Insubuy, Inc. v. Community Ins. Agency, No. 10 C 3925, Slip Op. (N.D. Ill. Nov. 9, 2010) (St. Eve, J.).
Judge St. Eve granted counter-plaintiff Community Insurance Agency’s ("CIA") motion for expedited jurisdictional discovery regarding individual counter-defendants. CIA established a prima facie case of personal jurisdiction warranting discovery based upon public records and affidavits that established that the individual defendant:
- Was a director, owner and the CEO of plaintiff Insubuy.
- Registers and maintains domains for Insubuy.
- Had prior notice of CIA’s trademarks and that CIA was an Illinois corporation.

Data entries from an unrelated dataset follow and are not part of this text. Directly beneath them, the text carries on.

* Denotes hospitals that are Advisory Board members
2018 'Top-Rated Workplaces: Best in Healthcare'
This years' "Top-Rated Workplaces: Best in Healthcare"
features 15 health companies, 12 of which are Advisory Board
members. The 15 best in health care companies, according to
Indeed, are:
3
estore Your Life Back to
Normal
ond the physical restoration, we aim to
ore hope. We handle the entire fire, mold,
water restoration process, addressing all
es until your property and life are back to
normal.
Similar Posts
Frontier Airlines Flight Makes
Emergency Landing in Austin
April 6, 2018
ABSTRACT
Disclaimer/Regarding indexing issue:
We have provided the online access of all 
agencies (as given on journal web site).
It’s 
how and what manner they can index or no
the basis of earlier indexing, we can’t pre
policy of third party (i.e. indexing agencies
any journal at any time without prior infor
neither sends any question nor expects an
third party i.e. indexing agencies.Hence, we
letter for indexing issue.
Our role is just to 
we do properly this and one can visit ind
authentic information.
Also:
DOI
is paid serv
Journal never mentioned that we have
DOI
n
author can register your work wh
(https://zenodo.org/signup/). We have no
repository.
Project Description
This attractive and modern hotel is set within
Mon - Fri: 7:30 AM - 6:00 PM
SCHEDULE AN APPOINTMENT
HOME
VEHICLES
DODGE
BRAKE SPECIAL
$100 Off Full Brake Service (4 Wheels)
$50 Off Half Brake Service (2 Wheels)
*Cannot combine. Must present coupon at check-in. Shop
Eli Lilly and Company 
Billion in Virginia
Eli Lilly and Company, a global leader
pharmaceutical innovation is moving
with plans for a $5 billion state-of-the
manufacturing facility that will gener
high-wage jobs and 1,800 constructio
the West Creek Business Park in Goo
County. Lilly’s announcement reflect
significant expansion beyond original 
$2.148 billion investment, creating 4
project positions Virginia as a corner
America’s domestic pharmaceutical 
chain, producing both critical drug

Poulsen Roser A/S v. Jackson & Perkins Wholesale, Inc., No. 10 C 1894, Slip Op. (N.D. Ill. Nov. 15, 2010) (St. Eve, J.).
Judge St. Eve denied plaintiff Pousen Rosen’s ("Poulsen") Fed. R. Civ. P. 59(e) and 60(b) motion for reconsideration of the Court’s decision dismissing the case as to the individual defendants for lack of personal jurisdiction in this Lanham Act case.
First, "new evidence" in the form of the District of South Carolina Bankruptcy Court’s order consolidating the corporate defendants was irrelevant and did not alter the Court’s analysis. The Bankruptcy Court made no finding regarding the relationship between the corporate and individual defendants.
Second, the Court reconsidered and upheld its analysis regarding the corporate defendants’ internet contacts. The Seventh Circuit rejected the Zippo case’s sliding scale for internet-based jurisdiction because of the possibility of creating universal jurisdiction:
We note the legitimate concern that "[p]remising personal jurisdiction on the maintenance of a website, without requiring some level of "interactivity" between the defendant and consumers in the forum state, would create almost universal jurisdiction because of the virtually unlimited accessibility of websites across the country." Jennings, 383 F.3d at 550. Courts should be careful in resolving questions about personal jurisdiction involving on-line contacts to ensure that a defendant is not haled into court simply because the defendant owns or operates a website that is accessible in the forum state, even if that site is "interactive."
Illinois v. Hemi Group LLC,
__ F.3d __, 2010 WL 3547647, at *6 (7th Cir. 2010).